How Fly Fishing Saved a Veteran’s Life
Army veteran Kyle Chanitz spent two and a half years deployed in Afghanistan, where he saw intense fighting and suffered concussions that led to seizures. When he returned to the U.S., he started taking college classes, but then dropped out to follow the jam band Phish around the country.
He spent 18 months on the road, got into drugs and spiraled out of control.
I had eight accidental heroin overdoses in a year,” Chanitz said. “And the whole time it was like, man, I don’t want to be doing this.”
Then one day, Chanitz was driving through Richmond, Virginia, on his way to the beach when he said he saw a sign for a Veterans Affairs hospital. He was in the midst of a methamphetamine binge and felt suicidal. Chanitz pulled over at a Walmart and convinced his meth-maker, who was riding with him, to get out of the car. Then he drove off to check himself into the hospital.
The VA moved him to a facility in Salem, Virginia, which sits at the eastern gateway to central Appalachia. After rehab, Chanitz tried to settle into life in the Roanoke Valley. He spent a lot of time in programs for disabled vets. He was learning how to garden when someone told him about Project Healing Waters, a fly-fishing program for disabled vets.
“We take vets that have never fished, and we walk them into the middle of the river, and it just washes over them,” said Bob Crawshaw, a Navy veteran who works with Project Healing Waters. “They just relax. They just go … whoooooooo.”
The program is designed to tap into the veterans’ situational awareness—the training that soldiers need to stay alive in a combat situation, but which can become intolerable when they return home to civilian life. In Afghanistan, Chanitz was usually the first guy through the door when his unit was searching for enemy combatants.
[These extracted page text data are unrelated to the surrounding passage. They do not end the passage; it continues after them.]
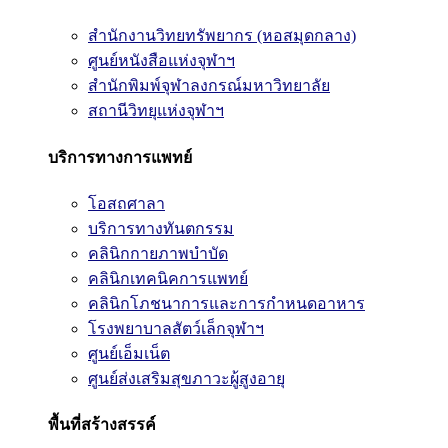
สำนักงานวิทยทรัพยากร (หอสมุดกลาง)
ศูนย์หนังสือแห่งจุฬาฯ
สำนักพิมพ์จุฬาลงกรณ์มหาวิทยาลัย
สถานีวิทยุแห่งจุฬาฯ
บริการทางการแพทย์
โอสถศาลา
บริการทางทันตกรรม
คลินิกกายภาพบำบัด
คลินิกเทคนิคการแพทย์
คลินิกโภชนาการและการกำหนดอาหาร
โรงพยาบาลสัตว์เล็กจุฬาฯ
ศูนย์เอ็มเน็ต
ศูนย์ส่งเสริมสุขภาวะผู้สูงอายุ
พื้นที่สร้างสรรค์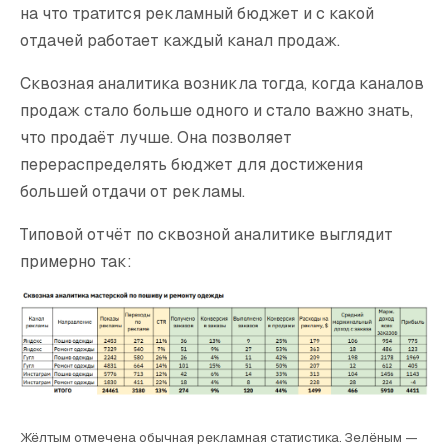
Интернет-маркетинг
на что тратится рекламный бюджет и с какой
отдачей работает каждый канал продаж.
WEB3 И БЛОКЧЕЙН
Сквозная аналитика возникла тогда, когда каналов
Продвижение ICO и Web3
Разработка токеномики
продаж стало больше одного и стало важно знать,
что продаёт лучше. Она позволяет
перераспределять бюджет для достижения
большей отдачи от рекламы.
О нас
Тарифы
Вакансии
Кейсы
Конфиденциальность
Блог о маркетинге
Типовой отчёт по сквозной аналитике выглядит
примерно так:
Жёлтым отмечена обычная рекламная статистика. Зелёным —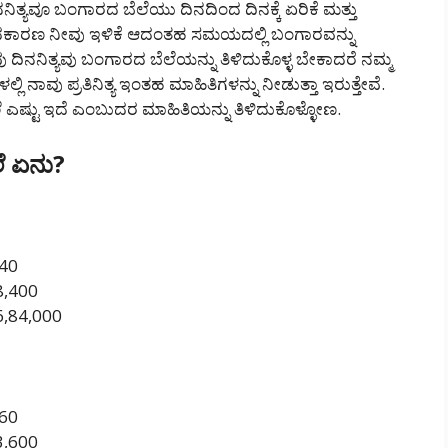
ನನಿತ್ಯವೂ ಬಂಗಾರದ ಬೆಲೆಯು ದಿನದಿಂದ ದಿನಕ್ಕೆ ಏರಿಕೆ ಮತ್ತು
ವೆ. ಆದಕಾರಣ ನೀವು ಇಳಿಕೆ ಆದಂತಹ ಸಮಯದಲ್ಲಿ ಬಂಗಾರವನ್ನು
ಿನನಿತ್ಯವು ಬಂಗಾರದ ಬೆಲೆಯನ್ನು ತಿಳಿದುಕೊಳ್ಳ ಬೇಕಾದರೆ ನಮ್ಮ
ಿ ನಾವು ಪ್ರತಿನಿತ್ಯ ಇಂತಹ ಮಾಹಿತಿಗಳನ್ನು ನೀಡುತ್ತಾ ಇರುತ್ತೇವೆ.
ಬೆಲೆ ಎಷ್ಟು ಇದೆ ಎಂಬುದರ ಮಾಹಿತಿಯನ್ನು ತಿಳಿದುಕೊಳ್ಳೋಣ.
ೆ ಏನು?
840
68,400
 6,84,000
360
83,600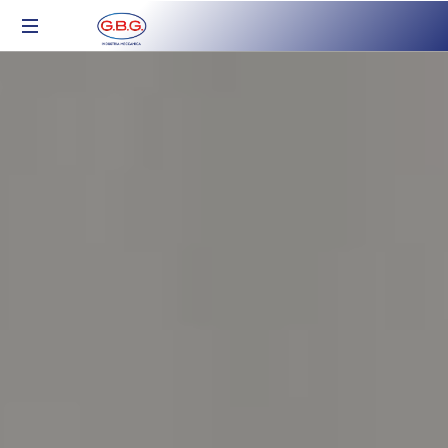
Industria
Meccanica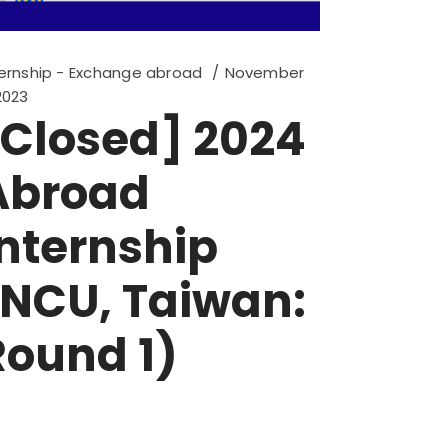
ternship - Exchange abroad
November
2023
[Closed] 2024
Abroad
Internship
(NCU, Taiwan:
Round 1)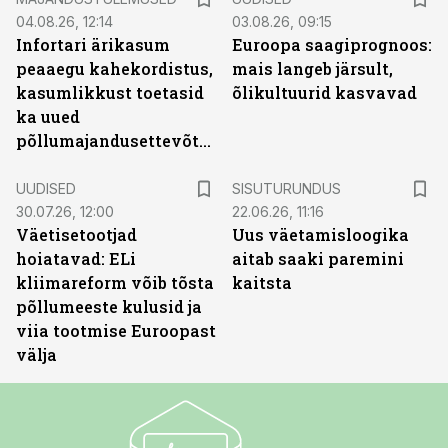
04.08.26, 12:14
03.08.26, 09:15
Infortari ärikasum
Euroopa saagiprognoos:
peaaegu kahekordistus,
mais langeb järsult,
kasumlikkust toetasid
õlikultuurid kasvavad
ka uued
põllumajandusettevõtted
ST
UUDISED
SISUTURUNDUS
30.07.26, 12:00
22.06.26, 11:16
Väetisetootjad
Uus väetamisloogika
hoiatavad: ELi
aitab saaki paremini
kliimareform võib tõsta
kaitsta
põllumeeste kulusid ja
viia tootmise Euroopast
välja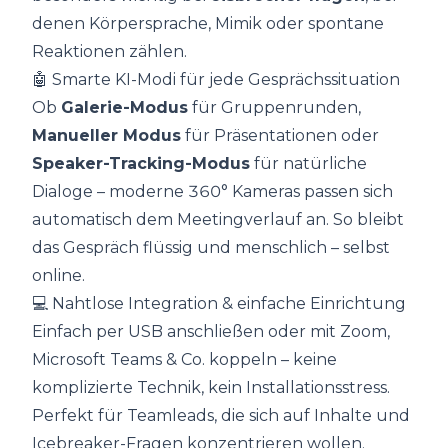
denen Körpersprache, Mimik oder spontane
Reaktionen zählen.
🤖 Smarte KI-Modi für jede Gesprächssituation
Ob
Galerie-Modus
für Gruppenrunden,
Manueller Modus
für Präsentationen oder
Speaker-Tracking-Modus
für natürliche
Dialoge – moderne 360° Kameras passen sich
automatisch dem Meetingverlauf an. So bleibt
das Gespräch flüssig und menschlich – selbst
online.
💻 Nahtlose Integration & einfache Einrichtung
Einfach per USB anschließen oder mit Zoom,
Microsoft Teams & Co. koppeln – keine
komplizierte Technik, kein Installationsstress.
Perfekt für Teamleads, die sich auf Inhalte und
Icebreaker-Fragen konzentrieren wollen.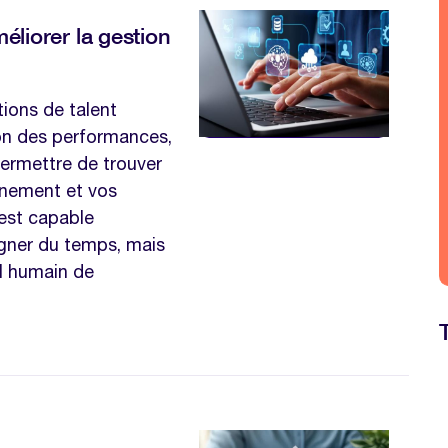
méliorer la gestion
utions de talent
on des performances,
permettre de trouver
agnement et vos
 est capable
agner du temps, mais
l humain de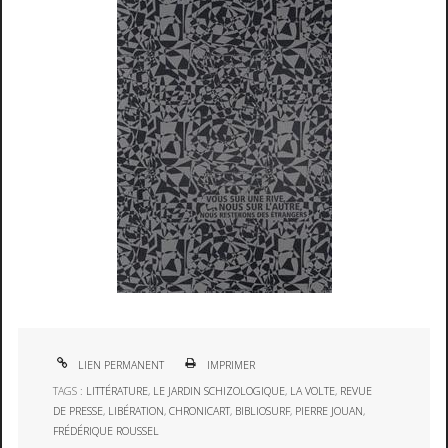
LIEN PERMANENT
IMPRIMER
TAGS :
LITTÉRATURE
,
LE JARDIN SCHIZOLOGIQUE
,
LA VOLTE
,
REVUE
DE PRESSE
,
LIBÉRATION
,
CHRONICART
,
BIBLIOSURF
,
PIERRE JOUAN
,
FRÉDÉRIQUE ROUSSEL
He was trained to immediately process his surroundings and detect potential threats — a stray wire, a person holding a gun or knife.
But you can’t just turn that off after leaving the military. Even today, seven years after he got out of the Army, Chanitz said his eyes still dart around, followed by his arms and upper torso. It’s the muscle memory of maneuvering with a bullet-proof vest and rifle.
Crawshaw said that fly fishing takes those instincts and applies them to a serene, peaceful environment.